→ **What you need to do**
When you write out the listing, keep every character and omit the pictures.

[Records shown Boundary: Start]

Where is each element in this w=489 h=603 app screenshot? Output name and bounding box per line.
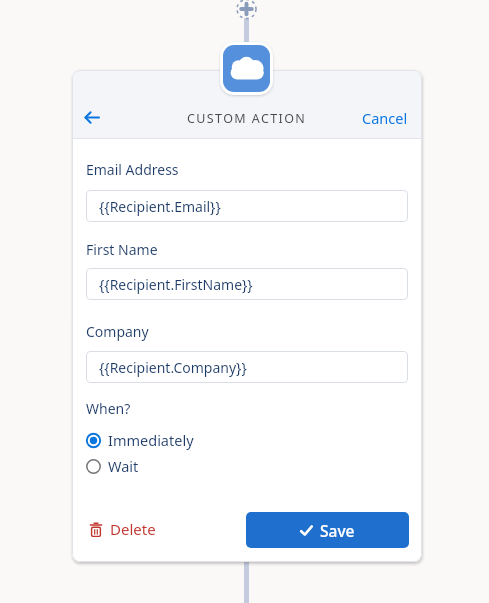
button[interactable] xyxy=(233,0,260,21)
button[interactable]: Delete xyxy=(86,518,156,540)
button[interactable] xyxy=(78,104,106,130)
staticText: {{Recipient.FirstName}} xyxy=(99,275,253,294)
staticText: First Name xyxy=(86,240,158,259)
staticText: Immediately xyxy=(108,430,194,450)
button[interactable]: {{Recipient.FirstName}} xyxy=(86,268,408,300)
button[interactable]: {{Recipient.Company}} xyxy=(86,351,408,383)
button[interactable]: {{Recipient.Email}} xyxy=(86,190,408,222)
staticText: Email Address xyxy=(86,160,179,179)
staticText: CUSTOM ACTION xyxy=(187,110,307,127)
staticText: Company xyxy=(86,322,149,341)
button[interactable]: Save xyxy=(246,512,409,548)
button[interactable]: Cancel xyxy=(356,102,414,134)
staticText: {{Recipient.Email}} xyxy=(99,197,221,216)
button[interactable] xyxy=(220,42,273,95)
staticText: Delete xyxy=(110,519,156,539)
staticText: Cancel xyxy=(362,108,408,128)
staticText: Save xyxy=(320,520,355,541)
staticText: Wait xyxy=(108,456,139,476)
staticText: {{Recipient.Company}} xyxy=(99,358,247,377)
button[interactable]: Wait xyxy=(86,456,139,476)
button[interactable]: Immediately xyxy=(86,430,194,450)
staticText: When? xyxy=(86,399,131,418)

[Records shown Boundary: End]

→ **Answer box**
Where is each element in this w=489 h=603 app screenshot? Output name and bounding box per line.
button[interactable] xyxy=(233,0,260,21)
button[interactable]: Delete xyxy=(86,518,156,540)
button[interactable] xyxy=(78,104,106,130)
staticText: {{Recipient.FirstName}} xyxy=(99,275,253,294)
staticText: First Name xyxy=(86,240,158,259)
staticText: Immediately xyxy=(108,430,194,450)
button[interactable]: {{Recipient.FirstName}} xyxy=(86,268,408,300)
button[interactable]: {{Recipient.Company}} xyxy=(86,351,408,383)
button[interactable]: {{Recipient.Email}} xyxy=(86,190,408,222)
staticText: Email Address xyxy=(86,160,179,179)
staticText: CUSTOM ACTION xyxy=(187,110,307,127)
staticText: Company xyxy=(86,322,149,341)
button[interactable]: Save xyxy=(246,512,409,548)
button[interactable]: Cancel xyxy=(356,102,414,134)
staticText: {{Recipient.Email}} xyxy=(99,197,221,216)
button[interactable] xyxy=(220,42,273,95)
staticText: Delete xyxy=(110,519,156,539)
staticText: Cancel xyxy=(362,108,408,128)
staticText: Save xyxy=(320,520,355,541)
staticText: Wait xyxy=(108,456,139,476)
staticText: {{Recipient.Company}} xyxy=(99,358,247,377)
button[interactable]: Wait xyxy=(86,456,139,476)
button[interactable]: Immediately xyxy=(86,430,194,450)
staticText: When? xyxy=(86,399,131,418)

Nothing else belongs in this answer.